-- Record set follows --

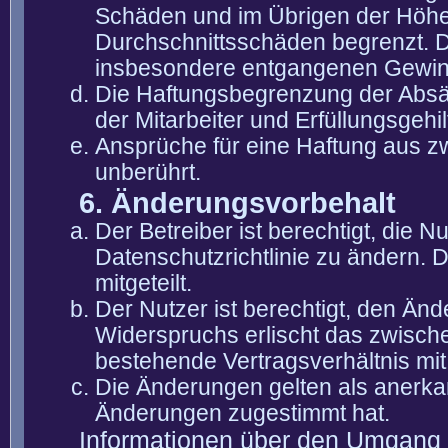
Schäden und im Übrigen der Höhe 
Durchschnittsschäden begrenzt. Di
insbesondere entgangenen Gewin
Die Haftungsbegrenzung der Absät
der Mitarbeiter und Erfüllungsgehi
Ansprüche für eine Haftung aus 
unberührt.
6. Änderungsvorbehalt
Der Betreiber ist berechtigt, die
Datenschutzrichtlinie zu ändern. 
mitgeteilt.
Der Nutzer ist berechtigt, den Än
Widerspruchs erlischt das zwisch
bestehende Vertragsverhältnis mit
Die Änderungen gelten als anerka
Änderungen zugestimmt hat.
Informationen über den Umgang m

-- Record set concluded --

▶ Task item:
Give back exactly the lines from the opening of the listing through the line holding "Der Betreiber ist berechtigt, die", both ends included, with every picture omitted.

▶ Your solution:
Schäden und im Übrigen der Höhe 
Durchschnittsschäden begrenzt. Di
insbesondere entgangenen Gewin
Die Haftungsbegrenzung der Absät
der Mitarbeiter und Erfüllungsgehi
Ansprüche für eine Haftung aus 
unberührt.
6. Änderungsvorbehalt
Der Betreiber ist berechtigt, die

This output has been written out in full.